» **RECORDS SUPPLIED**
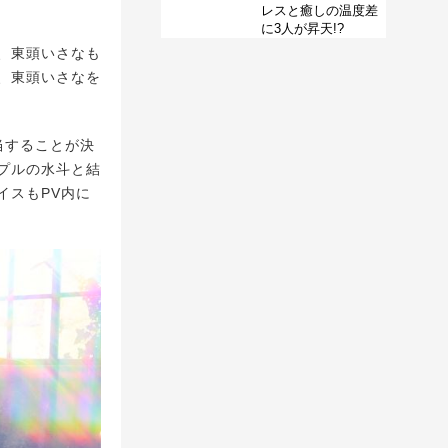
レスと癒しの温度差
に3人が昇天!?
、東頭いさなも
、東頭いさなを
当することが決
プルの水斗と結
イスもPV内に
==
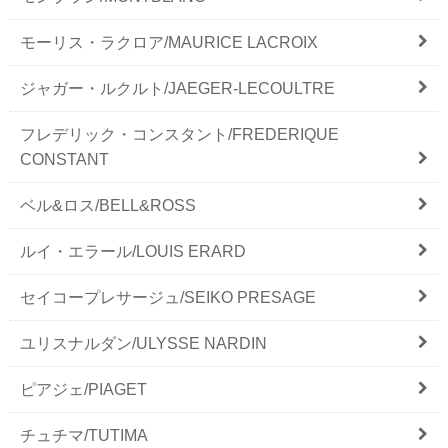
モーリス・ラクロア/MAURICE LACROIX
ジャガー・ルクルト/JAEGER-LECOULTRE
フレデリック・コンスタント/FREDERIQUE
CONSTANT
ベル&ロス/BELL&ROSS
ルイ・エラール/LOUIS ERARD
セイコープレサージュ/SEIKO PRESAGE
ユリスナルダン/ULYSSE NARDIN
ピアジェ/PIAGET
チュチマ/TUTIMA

» **TASK BRIEF**
Give back, exactly as written, the stretch from the line with "ベル&ロス/BELL&ROSS" through the line with "チュチマ/TUTIMA", and no other lines from the records above.

» **ANSWER FOR THE TASK**
ベル&ロス/BELL&ROSS
ルイ・エラール/LOUIS ERARD
セイコープレサージュ/SEIKO PRESAGE
ユリスナルダン/ULYSSE NARDIN
ピアジェ/PIAGET
チュチマ/TUTIMA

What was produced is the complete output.